Tagaq is excited to return to Halifax, where she completed her BFA at NSCAD from 1994 to 1998, the time in which she began practicing throat-singing. She was homesick and her mother sent her tapes of local singers; Tagaq was inspired to perform the art in her own way.

"The first five years, I was self-trained. Then over the years, I began meeting traditional throat-singers who have been awesome enough to teach me traditional songs so I can sing traditionally, as well," she says. Her particular style is innovative and separate from tradition.

"People in my own culture are really unhappy with what I do," she says. "I mean, more people support me than don't support me, but I do get a lot of hate and anger from people because I'm not performing traditionally, but I understand that." Her approach is unconventional.

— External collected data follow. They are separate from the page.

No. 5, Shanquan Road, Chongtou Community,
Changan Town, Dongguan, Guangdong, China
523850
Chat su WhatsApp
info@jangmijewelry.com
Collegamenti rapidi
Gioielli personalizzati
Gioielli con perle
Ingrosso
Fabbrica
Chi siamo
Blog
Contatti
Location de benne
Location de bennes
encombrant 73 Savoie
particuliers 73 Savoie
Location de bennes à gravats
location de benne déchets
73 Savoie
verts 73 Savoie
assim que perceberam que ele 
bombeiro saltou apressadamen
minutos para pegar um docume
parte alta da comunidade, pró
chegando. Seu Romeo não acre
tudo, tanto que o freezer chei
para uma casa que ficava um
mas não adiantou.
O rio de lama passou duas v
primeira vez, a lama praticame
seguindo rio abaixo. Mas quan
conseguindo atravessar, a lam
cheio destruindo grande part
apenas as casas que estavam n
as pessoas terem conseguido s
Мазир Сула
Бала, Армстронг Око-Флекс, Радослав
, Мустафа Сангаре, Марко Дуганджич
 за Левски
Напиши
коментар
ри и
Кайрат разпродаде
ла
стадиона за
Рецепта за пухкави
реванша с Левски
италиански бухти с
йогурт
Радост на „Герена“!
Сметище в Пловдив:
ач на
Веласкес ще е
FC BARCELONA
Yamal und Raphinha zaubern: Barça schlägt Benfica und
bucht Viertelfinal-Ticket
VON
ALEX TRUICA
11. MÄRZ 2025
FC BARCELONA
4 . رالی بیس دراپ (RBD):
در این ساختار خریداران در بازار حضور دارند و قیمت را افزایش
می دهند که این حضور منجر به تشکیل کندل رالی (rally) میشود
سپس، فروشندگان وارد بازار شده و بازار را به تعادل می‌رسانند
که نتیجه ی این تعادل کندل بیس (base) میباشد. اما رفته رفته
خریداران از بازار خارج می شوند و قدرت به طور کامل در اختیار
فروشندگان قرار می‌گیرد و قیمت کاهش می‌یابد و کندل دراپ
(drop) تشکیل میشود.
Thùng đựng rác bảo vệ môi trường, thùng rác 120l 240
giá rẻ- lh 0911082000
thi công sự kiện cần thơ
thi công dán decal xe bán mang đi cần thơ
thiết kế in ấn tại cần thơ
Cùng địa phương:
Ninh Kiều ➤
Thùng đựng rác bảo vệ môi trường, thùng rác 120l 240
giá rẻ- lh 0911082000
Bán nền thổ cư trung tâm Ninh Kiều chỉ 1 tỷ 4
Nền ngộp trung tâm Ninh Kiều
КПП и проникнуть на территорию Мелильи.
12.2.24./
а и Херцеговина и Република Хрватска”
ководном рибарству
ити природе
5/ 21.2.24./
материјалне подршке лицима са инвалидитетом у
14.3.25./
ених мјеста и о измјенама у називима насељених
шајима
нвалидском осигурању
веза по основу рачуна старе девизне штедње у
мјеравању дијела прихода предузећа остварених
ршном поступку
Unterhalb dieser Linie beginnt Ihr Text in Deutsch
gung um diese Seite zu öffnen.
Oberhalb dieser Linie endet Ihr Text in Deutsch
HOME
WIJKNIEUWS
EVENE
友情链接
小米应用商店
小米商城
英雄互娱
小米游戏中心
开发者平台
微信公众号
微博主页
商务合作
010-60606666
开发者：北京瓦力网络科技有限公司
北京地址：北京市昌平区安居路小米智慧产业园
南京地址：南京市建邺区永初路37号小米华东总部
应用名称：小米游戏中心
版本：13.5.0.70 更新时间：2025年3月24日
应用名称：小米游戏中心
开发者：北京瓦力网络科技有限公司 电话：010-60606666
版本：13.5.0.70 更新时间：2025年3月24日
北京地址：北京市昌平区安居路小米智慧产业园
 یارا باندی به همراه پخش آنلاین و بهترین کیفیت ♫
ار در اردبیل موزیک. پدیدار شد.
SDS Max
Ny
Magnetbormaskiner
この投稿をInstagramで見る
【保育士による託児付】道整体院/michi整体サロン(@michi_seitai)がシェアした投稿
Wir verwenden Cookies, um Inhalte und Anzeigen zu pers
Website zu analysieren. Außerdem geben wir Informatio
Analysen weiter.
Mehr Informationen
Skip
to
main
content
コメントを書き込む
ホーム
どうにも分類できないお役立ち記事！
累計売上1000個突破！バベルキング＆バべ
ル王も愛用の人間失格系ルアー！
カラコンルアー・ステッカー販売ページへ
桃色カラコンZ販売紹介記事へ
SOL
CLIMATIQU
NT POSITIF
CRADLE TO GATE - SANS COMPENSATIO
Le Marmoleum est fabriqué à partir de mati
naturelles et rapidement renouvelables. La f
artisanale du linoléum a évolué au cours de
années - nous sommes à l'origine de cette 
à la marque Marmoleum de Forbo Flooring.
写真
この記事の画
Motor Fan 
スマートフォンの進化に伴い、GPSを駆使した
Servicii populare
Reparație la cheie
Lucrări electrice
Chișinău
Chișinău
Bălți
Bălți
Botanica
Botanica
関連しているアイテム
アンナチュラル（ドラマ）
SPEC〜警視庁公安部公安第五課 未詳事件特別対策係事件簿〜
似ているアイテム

In Inuit culture, throat-singing was performed by two women as a game or competition while men were away, combining voiced inhalations and exhalations with increasing rhythms.

"The songs are like puzzle pieces, and you're fitting together the sounds," she describes. "It gets more complex and quicker and you have to be very fast to switch the songs, to follow the leader and become the leader. It's both a mental competition and a physical competition, to see who will run out of breath first. It was basically a form of entertainment, and that's why I had to pull away from it and do it in my own way, because it had a lot more meaning to me personally."

As an artist, Tagaq is interested in the strange and macabre, which comes across in her performance. She has seen a massive reaction to her performance as a woman in wider culture.

"Traditionally in Inuit culture, there was no shame in sex, for example, it wasn't dirty or wrong. It was beautiful. Then came Christianity and all that bullshit with embarrassment and sin and guilt but right now, when you're true in your femininity, when you're giving birth, or you know your body to really enjoy sex, and when you're really smart and wise enough to raise your children and take care of those around you, that requires a lot of strength. You'll have such incredible intelligence and intuition and all this beauty of being a woman, and I find it very strong for me. I love expressing that strength and the fierce nature that has been suppressed in us.

"The reason I do music and perform is to find a balance in myself, then to find a common denominator with everyone in the room at the moment, to see how far away from reality we can get and, in actuality, how close to reality we can get. People forget to cherish the moment. If you're emotionally, physically and mentally well, you're the richest person in the world."